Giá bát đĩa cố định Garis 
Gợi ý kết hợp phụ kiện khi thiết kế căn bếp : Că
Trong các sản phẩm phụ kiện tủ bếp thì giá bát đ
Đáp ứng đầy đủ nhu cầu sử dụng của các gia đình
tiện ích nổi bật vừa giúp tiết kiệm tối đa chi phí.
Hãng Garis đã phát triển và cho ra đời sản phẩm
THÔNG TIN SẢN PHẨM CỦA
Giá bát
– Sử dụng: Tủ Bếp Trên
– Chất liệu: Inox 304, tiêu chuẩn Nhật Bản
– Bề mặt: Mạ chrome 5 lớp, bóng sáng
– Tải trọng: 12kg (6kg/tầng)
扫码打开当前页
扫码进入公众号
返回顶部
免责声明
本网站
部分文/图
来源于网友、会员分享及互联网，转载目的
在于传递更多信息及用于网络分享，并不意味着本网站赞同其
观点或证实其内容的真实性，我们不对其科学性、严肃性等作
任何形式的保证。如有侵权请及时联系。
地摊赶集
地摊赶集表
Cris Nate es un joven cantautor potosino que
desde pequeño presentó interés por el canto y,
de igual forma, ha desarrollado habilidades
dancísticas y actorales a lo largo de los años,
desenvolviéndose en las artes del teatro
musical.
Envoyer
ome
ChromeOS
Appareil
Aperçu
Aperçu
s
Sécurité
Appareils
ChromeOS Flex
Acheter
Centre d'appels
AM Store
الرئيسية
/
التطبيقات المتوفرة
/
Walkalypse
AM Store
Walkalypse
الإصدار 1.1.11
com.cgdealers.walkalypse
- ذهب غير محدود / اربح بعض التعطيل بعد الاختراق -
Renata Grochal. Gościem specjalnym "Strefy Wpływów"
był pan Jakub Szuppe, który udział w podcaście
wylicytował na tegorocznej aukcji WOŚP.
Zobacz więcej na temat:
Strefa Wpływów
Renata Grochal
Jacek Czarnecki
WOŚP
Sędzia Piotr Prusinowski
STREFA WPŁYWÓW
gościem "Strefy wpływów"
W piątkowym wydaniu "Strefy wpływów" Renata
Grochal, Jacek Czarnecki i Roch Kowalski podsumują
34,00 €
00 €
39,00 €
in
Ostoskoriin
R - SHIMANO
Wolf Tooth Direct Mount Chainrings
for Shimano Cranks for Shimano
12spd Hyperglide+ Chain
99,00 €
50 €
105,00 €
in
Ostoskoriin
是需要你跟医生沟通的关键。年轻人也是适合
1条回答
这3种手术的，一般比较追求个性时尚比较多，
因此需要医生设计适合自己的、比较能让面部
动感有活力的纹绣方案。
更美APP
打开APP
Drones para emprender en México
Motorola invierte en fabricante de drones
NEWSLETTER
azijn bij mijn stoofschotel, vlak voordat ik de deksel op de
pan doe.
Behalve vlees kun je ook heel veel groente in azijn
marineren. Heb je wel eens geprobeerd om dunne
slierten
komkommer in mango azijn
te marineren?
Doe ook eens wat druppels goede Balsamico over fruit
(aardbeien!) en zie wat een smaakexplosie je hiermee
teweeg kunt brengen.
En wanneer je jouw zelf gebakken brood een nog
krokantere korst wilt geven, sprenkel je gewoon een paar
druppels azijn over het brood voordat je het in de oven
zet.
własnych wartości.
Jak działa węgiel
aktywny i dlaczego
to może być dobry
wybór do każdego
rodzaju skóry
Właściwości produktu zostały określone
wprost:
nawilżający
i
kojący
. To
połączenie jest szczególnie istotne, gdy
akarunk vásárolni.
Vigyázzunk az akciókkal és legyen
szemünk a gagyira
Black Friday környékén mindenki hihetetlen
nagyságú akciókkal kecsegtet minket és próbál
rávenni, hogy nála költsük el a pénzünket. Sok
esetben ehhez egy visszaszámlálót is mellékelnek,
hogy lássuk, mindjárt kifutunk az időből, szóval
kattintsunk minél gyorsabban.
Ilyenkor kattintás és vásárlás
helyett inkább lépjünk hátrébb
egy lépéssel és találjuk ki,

===============

• **YOUR OBJECTIVE**
Starting at the line with "الإصدار 1.1.11" and ending at the line with "kattintsunk minél gyorsabban.", print each line of the listing above exactly, with no other lines.

• **TASK ANSWER**
الإصدار 1.1.11
com.cgdealers.walkalypse
- ذهب غير محدود / اربح بعض التعطيل بعد الاختراق -
Renata Grochal. Gościem specjalnym "Strefy Wpływów"
był pan Jakub Szuppe, który udział w podcaście
wylicytował na tegorocznej aukcji WOŚP.
Zobacz więcej na temat:
Strefa Wpływów
Renata Grochal
Jacek Czarnecki
WOŚP
Sędzia Piotr Prusinowski
STREFA WPŁYWÓW
gościem "Strefy wpływów"
W piątkowym wydaniu "Strefy wpływów" Renata
Grochal, Jacek Czarnecki i Roch Kowalski podsumują
34,00 €
00 €
39,00 €
in
Ostoskoriin
R - SHIMANO
Wolf Tooth Direct Mount Chainrings
for Shimano Cranks for Shimano
12spd Hyperglide+ Chain
99,00 €
50 €
105,00 €
in
Ostoskoriin
是需要你跟医生沟通的关键。年轻人也是适合
1条回答
这3种手术的，一般比较追求个性时尚比较多，
因此需要医生设计适合自己的、比较能让面部
动感有活力的纹绣方案。
更美APP
打开APP
Drones para emprender en México
Motorola invierte en fabricante de drones
NEWSLETTER
azijn bij mijn stoofschotel, vlak voordat ik de deksel op de
pan doe.
Behalve vlees kun je ook heel veel groente in azijn
marineren. Heb je wel eens geprobeerd om dunne
slierten
komkommer in mango azijn
te marineren?
Doe ook eens wat druppels goede Balsamico over fruit
(aardbeien!) en zie wat een smaakexplosie je hiermee
teweeg kunt brengen.
En wanneer je jouw zelf gebakken brood een nog
krokantere korst wilt geven, sprenkel je gewoon een paar
druppels azijn over het brood voordat je het in de oven
zet.
własnych wartości.
Jak działa węgiel
aktywny i dlaczego
to może być dobry
wybór do każdego
rodzaju skóry
Właściwości produktu zostały określone
wprost:
nawilżający
i
kojący
. To
połączenie jest szczególnie istotne, gdy
akarunk vásárolni.
Vigyázzunk az akciókkal és legyen
szemünk a gagyira
Black Friday környékén mindenki hihetetlen
nagyságú akciókkal kecsegtet minket és próbál
rávenni, hogy nála költsük el a pénzünket. Sok
esetben ehhez egy visszaszámlálót is mellékelnek,
hogy lássuk, mindjárt kifutunk az időből, szóval
kattintsunk minél gyorsabban.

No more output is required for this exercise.